2Peter3.9The challenge is not waiting for the return of Jesus to sort it all out or even the sobering reality that all of us are but a heartbeat away from seeing eternity personally. For me, the issue is the social price-tag of man’s rebellion and the clear reality that so much suffering, injustice, and tragedy are so unnecessary. Even God is on record as suffering with us on man’s self-inflicted wounds in spite of the Divine tension of Jesus having already resolved it all in His death and resurrection. To love until sin, time, and death are no more is to suffer. Even for God. “The Lord isn’t really being slow about his promise as some people think. No, he is being patient for your sake. He does not want anyone to be destroyed, but wants everyone to repent.” -2 Peter 3:9

So where is the balance issue? It rests in many places. For starters there is the “now and not yet” reality of God’s Kingdom. It is finished yet not consummated and lies painfully, yet in warranted anticipation, in between those two worlds. Until the end we have sin, death, disease and all manner of human disintegration. I rejoice in what God has done, and yet like Jesus, weep at Lazarus’ grave. The human condition is resolved but caught between two worlds. I love my nation and see it slowly falling apart. On the other hand, it is, like Israel in Solomon’s day, a grand human experience, a republic of hope and classless opportunity. On the other hand, it is now an empire where mammon resides, secular humanism increasingly encroaches, and the concepts of personal freedom and community responsibility are pitted as enemies instead of the two wings of our proud eagle. The ambiguities and tensions are many.

For me—at heart an offensive warrior, I seem doomed to play defense since the enemies of freedom require endless blocking with little time for effective countering. The sun appears mostly to be setting, not rising. Yet, our assets have not yet fully been played and conscience, hope, and love demand that they must. The “super spiritual” say, “leave it alone; heaven is secured for our energy and time.” My heart responds, “yes,” but love for people, truth, grace, and justice demand the engagement between Satan’s forfeited kingdom and God’s ascending and inevitable Kingdom. To turn to heaven alone is to desert our current post. Indeed, “occupy until I return.”
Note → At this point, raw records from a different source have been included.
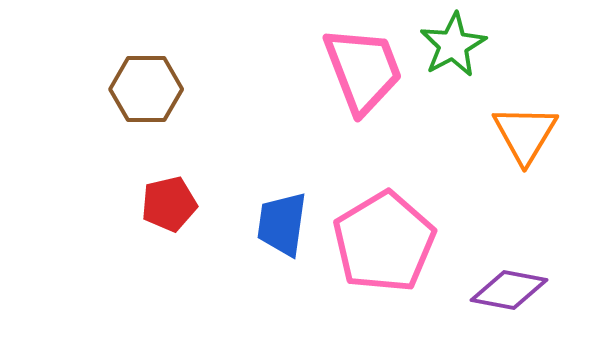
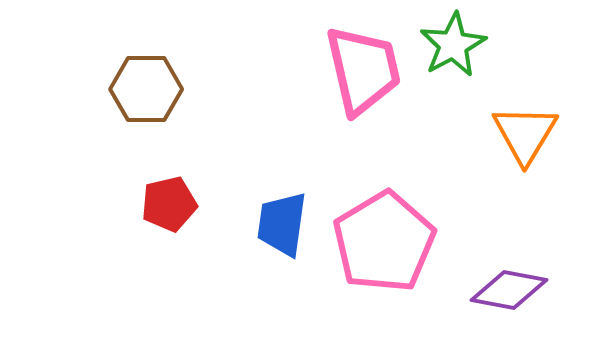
pink trapezoid: rotated 8 degrees clockwise
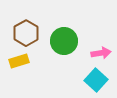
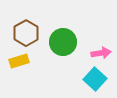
green circle: moved 1 px left, 1 px down
cyan square: moved 1 px left, 1 px up
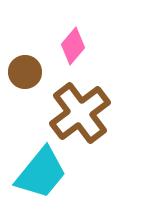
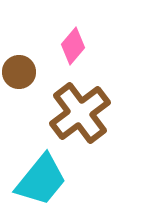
brown circle: moved 6 px left
cyan trapezoid: moved 7 px down
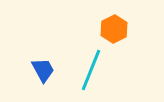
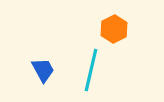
cyan line: rotated 9 degrees counterclockwise
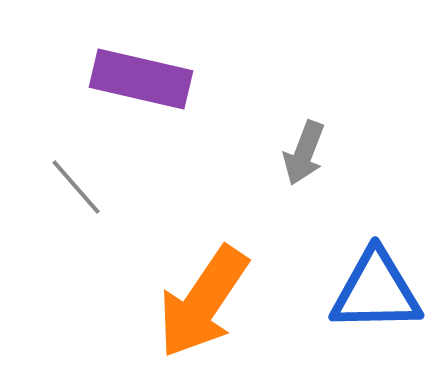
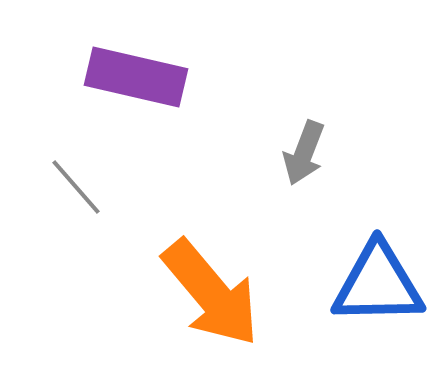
purple rectangle: moved 5 px left, 2 px up
blue triangle: moved 2 px right, 7 px up
orange arrow: moved 8 px right, 9 px up; rotated 74 degrees counterclockwise
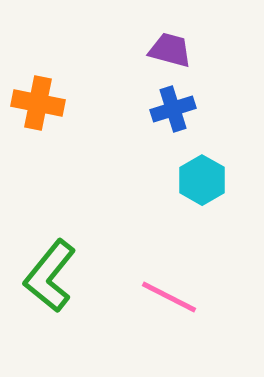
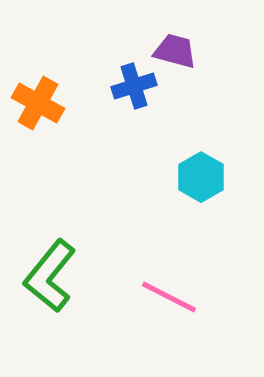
purple trapezoid: moved 5 px right, 1 px down
orange cross: rotated 18 degrees clockwise
blue cross: moved 39 px left, 23 px up
cyan hexagon: moved 1 px left, 3 px up
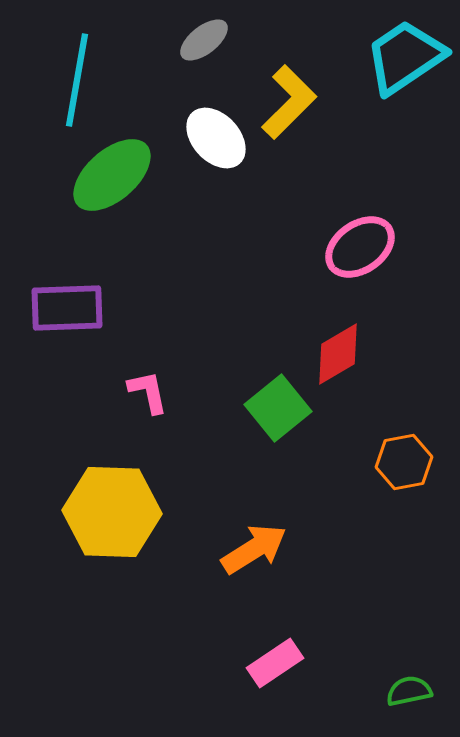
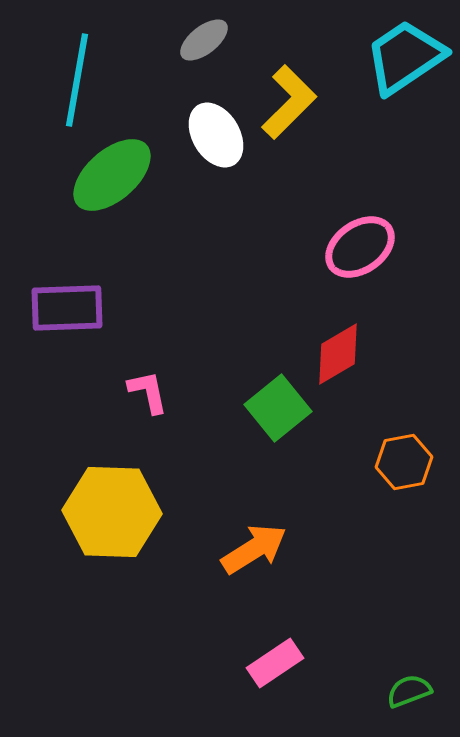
white ellipse: moved 3 px up; rotated 12 degrees clockwise
green semicircle: rotated 9 degrees counterclockwise
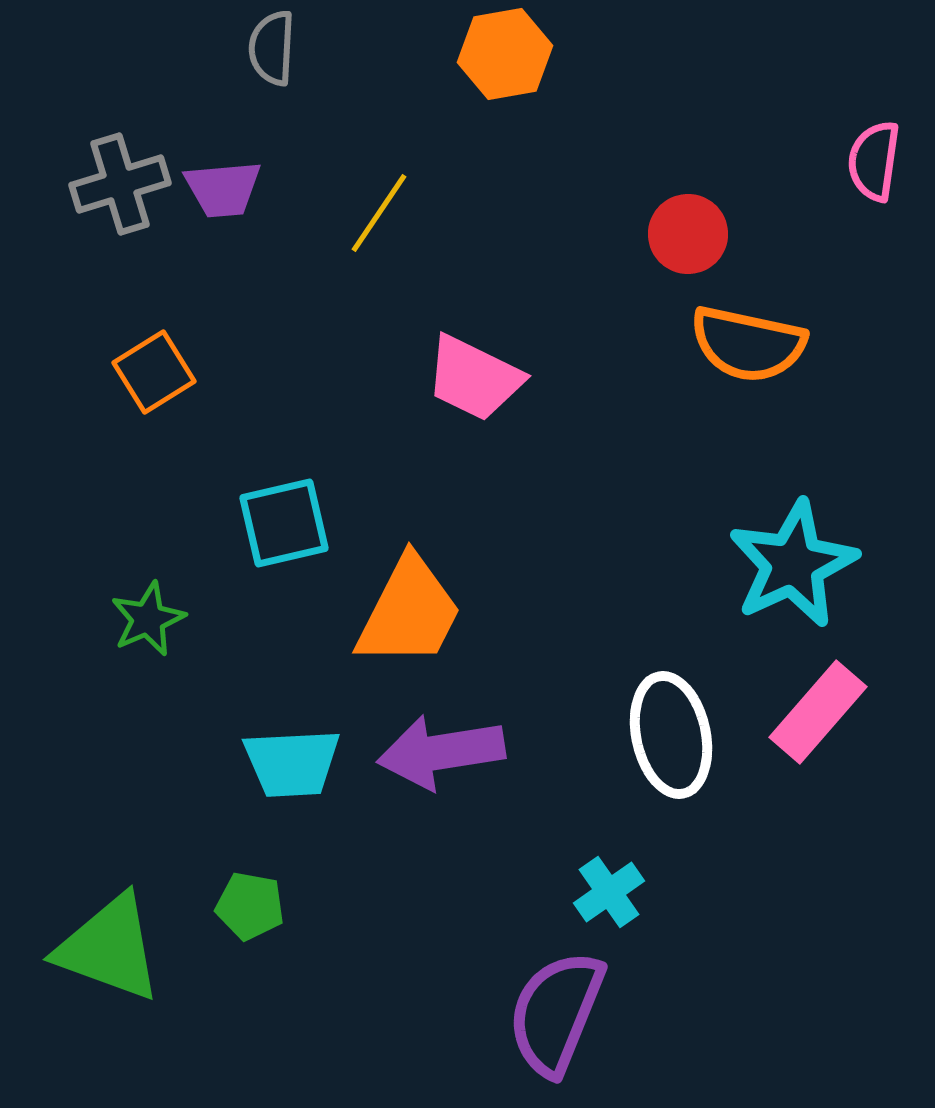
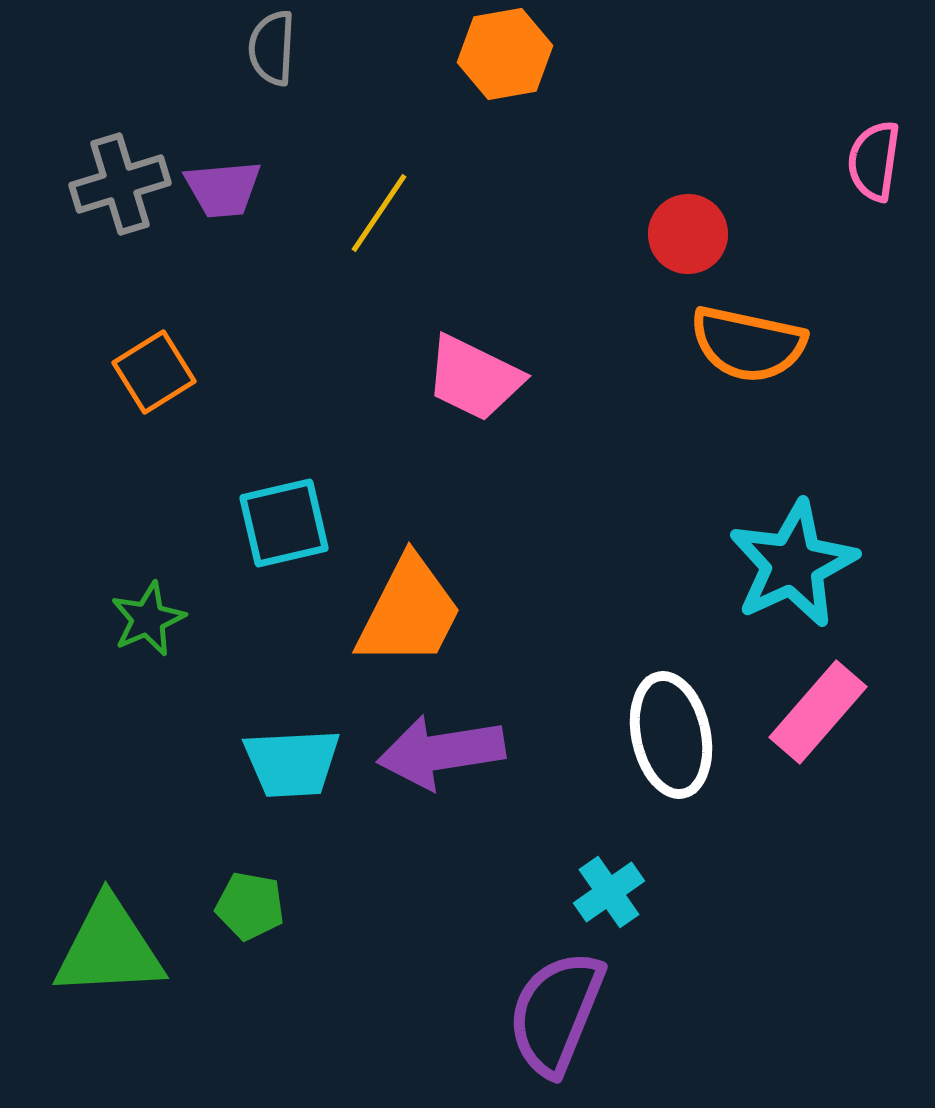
green triangle: rotated 23 degrees counterclockwise
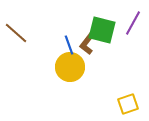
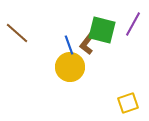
purple line: moved 1 px down
brown line: moved 1 px right
yellow square: moved 1 px up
With the exception of Moses, Joseph, and those closely preceding King David, the sun was setting, not rising. The majesty of Isaiah’s hopes in Christ came forth from the context of a society doomed for slavery and dissemination. Equally so it was for Ezekiel, Jeremiah, and the rest. Many of them must have been like me: an offensive fighter trapped in a defensive war. John the Baptist was in the center of a rising, divine wave, but only until he lost his head for speaking God’s heart. For the Jews, from 70 AD until the last decades, it was displacement, defense, and death. So why, pray tell, should those doomed to play mostly on defense complain? It has always been mostly so even on the winning side of history.

So, “balanced” is an issue for many of us. Is the next election, so seemingly critical to our nation’s future, going to be a deepening of the social trenches, a knitting together, or a birthing and consolidation of a new force? I do not know. To the warriors of prayer, policy, and programs, what seems to me to matter most is maintaining our spiritual balance; without it we are diminished. And that is… THE BOTTOM LINE.